0

I have a selenium parser that needs to be run in docker. When run on a local machine, the script works completely correctly. When running inside a container, it feels like selenium is not working, when searching any elements, I get an error that the element will not be found. Thus, I conclude that selenium does not run inside the docker, or it cannot integrate with the chrome browser. I tried installing chrome browser, chrome driver inside container. Tried using a remote driver running inside another container. The result is always the same. The highest priority is to run without using a remote driver. Looking forward to your advice, thanks everyone!

My Dockerfile:

FROM python:3.10-slim-buster

RUN mkdir -p /usr/src/app/
WORKDIR /usr/src/app/

COPY . /usr/src/app/

RUN pip install --no-cache-dir -r requirements.txt

RUN  apt-get update \
  && apt-get install -y wget \
  && apt-get install -y gnupg2 \
  && apt-get install -y curl \
  && rm -rf /var/lib/apt/lists/*

# install google chrome
RUN wget -q -O - https://dl-ssl.google.com/linux/linux_signing_key.pub | apt-key add -
RUN sh -c 'echo "deb [arch=amd64] http://dl.google.com/linux/chrome/deb/ stable main" >> /etc/apt/sources.list.d/google-chrome.list'
RUN apt-get -y update
RUN apt-get install -y google-chrome-stable

# install chromedriver
RUN apt-get install -yqq unzip
RUN wget -O /tmp/chromedriver.zip http://chromedriver.storage.googleapis.com/`curl -sS chromedriver.storage.googleapis.com/LATEST_RELEASE`/chromedriver_linux64.zip
RUN unzip /tmp/chromedriver.zip chromedriver -d /usr/src/app/chromedriver/


CMD python3 ./script.py

My Python script:

from selenium import webdriver
from selenium.webdriver.chrome.service import Service

service = Service(r'chromedriver/chromedriver')
options = webdriver.ChromeOptions()

options.add_argument('--no-sandbox')

# webdriver mode
options.add_argument('--disable-blink-features=AutomationControlled')
# user-agent
options.add_argument("user-agent=Mozilla/5.0 (Windows NT 10.0; Win64; x64) AppleWebKit/537.36 (KHTML, like Gecko) "
                     "Chrome/103.0.0.0 Safari/537.36")

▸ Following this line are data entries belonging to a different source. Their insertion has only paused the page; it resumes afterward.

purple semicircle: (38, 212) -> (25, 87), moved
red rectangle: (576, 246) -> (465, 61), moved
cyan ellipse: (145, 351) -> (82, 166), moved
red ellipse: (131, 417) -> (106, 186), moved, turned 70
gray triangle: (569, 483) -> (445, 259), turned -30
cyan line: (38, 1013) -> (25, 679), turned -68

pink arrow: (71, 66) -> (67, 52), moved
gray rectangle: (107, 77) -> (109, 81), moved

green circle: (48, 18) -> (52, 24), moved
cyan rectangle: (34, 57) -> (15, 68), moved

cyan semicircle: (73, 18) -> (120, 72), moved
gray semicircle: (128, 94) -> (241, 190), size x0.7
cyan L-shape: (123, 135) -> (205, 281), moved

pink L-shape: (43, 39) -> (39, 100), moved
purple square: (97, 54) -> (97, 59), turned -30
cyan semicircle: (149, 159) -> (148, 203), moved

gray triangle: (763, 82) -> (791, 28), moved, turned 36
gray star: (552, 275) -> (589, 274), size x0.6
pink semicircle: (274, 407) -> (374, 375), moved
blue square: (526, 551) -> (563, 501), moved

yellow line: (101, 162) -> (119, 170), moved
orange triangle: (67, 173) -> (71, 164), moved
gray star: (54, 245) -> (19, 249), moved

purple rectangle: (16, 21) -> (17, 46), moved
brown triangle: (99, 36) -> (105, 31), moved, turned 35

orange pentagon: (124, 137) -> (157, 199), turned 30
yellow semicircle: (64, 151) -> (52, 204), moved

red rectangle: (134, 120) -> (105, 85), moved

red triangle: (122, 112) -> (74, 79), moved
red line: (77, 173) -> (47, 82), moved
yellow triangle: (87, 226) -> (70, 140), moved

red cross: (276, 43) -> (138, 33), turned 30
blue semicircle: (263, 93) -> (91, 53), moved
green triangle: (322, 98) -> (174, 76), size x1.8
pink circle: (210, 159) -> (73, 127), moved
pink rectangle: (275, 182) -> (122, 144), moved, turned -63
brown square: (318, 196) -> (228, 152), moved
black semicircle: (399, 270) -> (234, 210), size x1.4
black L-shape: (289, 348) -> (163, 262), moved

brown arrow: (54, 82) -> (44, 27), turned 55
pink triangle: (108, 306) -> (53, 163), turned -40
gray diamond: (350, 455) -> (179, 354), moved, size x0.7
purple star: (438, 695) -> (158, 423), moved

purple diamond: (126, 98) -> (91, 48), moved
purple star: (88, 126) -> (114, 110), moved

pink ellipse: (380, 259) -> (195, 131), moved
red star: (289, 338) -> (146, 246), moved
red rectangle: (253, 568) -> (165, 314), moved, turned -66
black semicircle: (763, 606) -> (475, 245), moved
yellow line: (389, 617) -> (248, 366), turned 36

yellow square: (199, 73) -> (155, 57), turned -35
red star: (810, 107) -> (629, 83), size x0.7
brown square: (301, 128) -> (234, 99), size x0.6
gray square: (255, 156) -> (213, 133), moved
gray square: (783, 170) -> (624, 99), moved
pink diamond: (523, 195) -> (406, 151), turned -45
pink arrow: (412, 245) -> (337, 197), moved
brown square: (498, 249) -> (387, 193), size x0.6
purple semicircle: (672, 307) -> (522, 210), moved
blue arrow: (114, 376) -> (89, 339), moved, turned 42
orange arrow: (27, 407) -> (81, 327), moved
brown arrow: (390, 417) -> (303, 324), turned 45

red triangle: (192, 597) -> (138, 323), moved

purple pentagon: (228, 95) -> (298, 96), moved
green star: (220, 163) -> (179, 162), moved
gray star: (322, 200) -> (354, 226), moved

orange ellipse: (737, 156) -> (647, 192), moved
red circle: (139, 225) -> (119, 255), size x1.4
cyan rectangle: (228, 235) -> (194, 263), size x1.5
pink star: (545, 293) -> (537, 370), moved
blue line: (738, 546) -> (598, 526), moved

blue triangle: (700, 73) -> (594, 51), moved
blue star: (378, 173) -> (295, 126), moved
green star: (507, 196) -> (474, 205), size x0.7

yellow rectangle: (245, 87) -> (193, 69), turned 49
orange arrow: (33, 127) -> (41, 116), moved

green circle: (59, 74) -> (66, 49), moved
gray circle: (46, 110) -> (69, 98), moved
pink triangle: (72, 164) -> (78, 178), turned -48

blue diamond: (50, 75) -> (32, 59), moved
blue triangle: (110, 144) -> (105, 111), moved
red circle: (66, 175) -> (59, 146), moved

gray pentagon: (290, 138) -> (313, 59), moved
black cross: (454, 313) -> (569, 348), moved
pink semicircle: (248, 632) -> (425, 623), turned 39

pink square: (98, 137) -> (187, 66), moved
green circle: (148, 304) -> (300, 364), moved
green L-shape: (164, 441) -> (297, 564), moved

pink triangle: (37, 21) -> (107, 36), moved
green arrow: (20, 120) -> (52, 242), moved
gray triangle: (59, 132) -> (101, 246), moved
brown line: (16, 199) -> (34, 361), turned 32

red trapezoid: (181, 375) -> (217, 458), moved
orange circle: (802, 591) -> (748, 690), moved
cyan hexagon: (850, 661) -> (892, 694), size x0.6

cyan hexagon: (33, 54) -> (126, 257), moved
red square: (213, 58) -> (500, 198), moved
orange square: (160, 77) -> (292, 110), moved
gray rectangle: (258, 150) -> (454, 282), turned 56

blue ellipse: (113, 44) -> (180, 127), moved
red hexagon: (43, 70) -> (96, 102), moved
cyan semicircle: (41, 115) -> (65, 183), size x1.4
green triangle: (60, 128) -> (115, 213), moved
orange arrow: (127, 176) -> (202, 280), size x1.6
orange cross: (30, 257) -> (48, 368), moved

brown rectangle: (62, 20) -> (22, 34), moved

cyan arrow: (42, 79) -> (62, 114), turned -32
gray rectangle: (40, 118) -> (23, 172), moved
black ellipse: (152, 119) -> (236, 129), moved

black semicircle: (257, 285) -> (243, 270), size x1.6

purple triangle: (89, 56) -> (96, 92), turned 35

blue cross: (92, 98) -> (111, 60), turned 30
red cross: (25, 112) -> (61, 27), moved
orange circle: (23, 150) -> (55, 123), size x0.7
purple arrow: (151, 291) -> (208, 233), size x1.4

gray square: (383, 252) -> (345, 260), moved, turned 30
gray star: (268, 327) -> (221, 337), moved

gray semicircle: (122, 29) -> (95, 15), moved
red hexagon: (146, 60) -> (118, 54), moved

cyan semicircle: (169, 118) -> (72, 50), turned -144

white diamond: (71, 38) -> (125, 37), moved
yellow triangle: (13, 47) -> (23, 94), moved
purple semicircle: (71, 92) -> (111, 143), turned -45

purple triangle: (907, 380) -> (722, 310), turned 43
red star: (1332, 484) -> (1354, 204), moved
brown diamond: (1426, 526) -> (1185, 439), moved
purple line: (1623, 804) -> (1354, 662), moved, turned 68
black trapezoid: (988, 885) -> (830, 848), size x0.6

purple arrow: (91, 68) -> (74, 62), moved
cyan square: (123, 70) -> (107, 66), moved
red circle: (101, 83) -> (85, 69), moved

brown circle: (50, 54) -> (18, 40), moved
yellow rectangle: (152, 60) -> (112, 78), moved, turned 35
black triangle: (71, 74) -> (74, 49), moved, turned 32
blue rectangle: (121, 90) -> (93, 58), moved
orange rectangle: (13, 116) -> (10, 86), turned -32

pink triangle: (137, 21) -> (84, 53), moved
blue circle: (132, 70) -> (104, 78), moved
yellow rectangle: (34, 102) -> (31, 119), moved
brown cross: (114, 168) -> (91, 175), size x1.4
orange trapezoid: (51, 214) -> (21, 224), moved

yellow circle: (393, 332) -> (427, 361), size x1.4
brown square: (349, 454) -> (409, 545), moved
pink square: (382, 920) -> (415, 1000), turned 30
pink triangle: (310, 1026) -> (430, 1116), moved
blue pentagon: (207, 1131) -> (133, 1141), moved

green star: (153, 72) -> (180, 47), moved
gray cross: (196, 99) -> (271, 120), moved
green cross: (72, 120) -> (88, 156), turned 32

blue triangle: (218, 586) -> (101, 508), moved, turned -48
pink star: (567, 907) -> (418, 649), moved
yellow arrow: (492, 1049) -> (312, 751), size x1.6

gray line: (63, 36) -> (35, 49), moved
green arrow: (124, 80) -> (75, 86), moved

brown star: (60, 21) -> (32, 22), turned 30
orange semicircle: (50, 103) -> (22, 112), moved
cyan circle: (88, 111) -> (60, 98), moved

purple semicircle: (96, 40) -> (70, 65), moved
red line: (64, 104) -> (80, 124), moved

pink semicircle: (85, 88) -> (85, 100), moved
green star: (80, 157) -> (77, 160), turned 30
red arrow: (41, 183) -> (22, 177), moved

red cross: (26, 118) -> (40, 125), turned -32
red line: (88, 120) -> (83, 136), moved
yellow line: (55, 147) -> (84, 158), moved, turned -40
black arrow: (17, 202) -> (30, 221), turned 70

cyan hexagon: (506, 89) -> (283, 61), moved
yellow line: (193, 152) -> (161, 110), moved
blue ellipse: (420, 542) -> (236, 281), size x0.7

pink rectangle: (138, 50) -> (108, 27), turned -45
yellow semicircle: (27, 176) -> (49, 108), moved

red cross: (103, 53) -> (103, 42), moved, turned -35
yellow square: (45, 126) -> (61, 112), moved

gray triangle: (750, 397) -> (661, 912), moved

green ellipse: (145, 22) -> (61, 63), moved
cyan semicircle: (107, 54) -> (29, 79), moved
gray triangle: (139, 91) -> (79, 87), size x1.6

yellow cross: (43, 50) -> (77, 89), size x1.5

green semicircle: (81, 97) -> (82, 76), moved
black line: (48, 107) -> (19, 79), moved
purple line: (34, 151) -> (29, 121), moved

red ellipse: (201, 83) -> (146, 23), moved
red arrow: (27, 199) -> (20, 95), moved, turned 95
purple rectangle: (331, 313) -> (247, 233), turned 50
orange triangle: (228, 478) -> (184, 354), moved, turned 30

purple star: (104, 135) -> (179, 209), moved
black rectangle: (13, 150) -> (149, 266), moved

options.add_argument('--window-size=1420,1080')
# headless mode
options.add_argument('--headless')
options.add_argument('--disable-gpu')
# incognito mode
options.add_argument("--incognito")

options.add_experimental_option("excludeSwitches", ["enable-logging"])

driver = webdriver.Chrome(
    service=service,
    options=options
)

Eldellano
  • 5
  • 2
  • 1
    Could you provide your `requirements.txt` as well? – Martin Tovmassian Jul 28 '22 at 11:31
  • Why don't you just use a docker image provided by selenium? It contains all the features neccessary to run your tests. https://hub.docker.com/u/selenium – Tork Jul 28 '22 at 11:35
  • @MartinTovmassian requirements.txt --> selenium==4.3.0 beautifulsoup4==4.11.1 lxml==4.9.1 requests==2.28.1 uvicorn==0.18.2 fastapi==0.79.0 celery==5.2.7 flower==1.1.0 fake_user_agent==0.0.15 chromedriver-binary==103.0.5060.134.0 – Eldellano Jul 28 '22 at 12:17
  • @Tork When I use selenium/standalone-chrome I get the following - urllib3.exceptions.MaxRetryError: HTTPConnectionPool(host='127.0.0.1', port=4444): Max retries exceeded with url: /session (Caused by NewConnectionError(': Failed to establish a new connection: [Errno 111] Connection refused')) – Eldellano Jul 28 '22 at 12:20
  • @Tork In the script I define the driver like this driver = webdriver.Remote("http://127.0.0.1:4444", options=options) – Eldellano Jul 28 '22 at 12:23

2 Answers2

1

Don't know your use case with Selenium and the actual error you get, but based on your Dockerfile and your Python script I tried to run the Selenium Getting Started example.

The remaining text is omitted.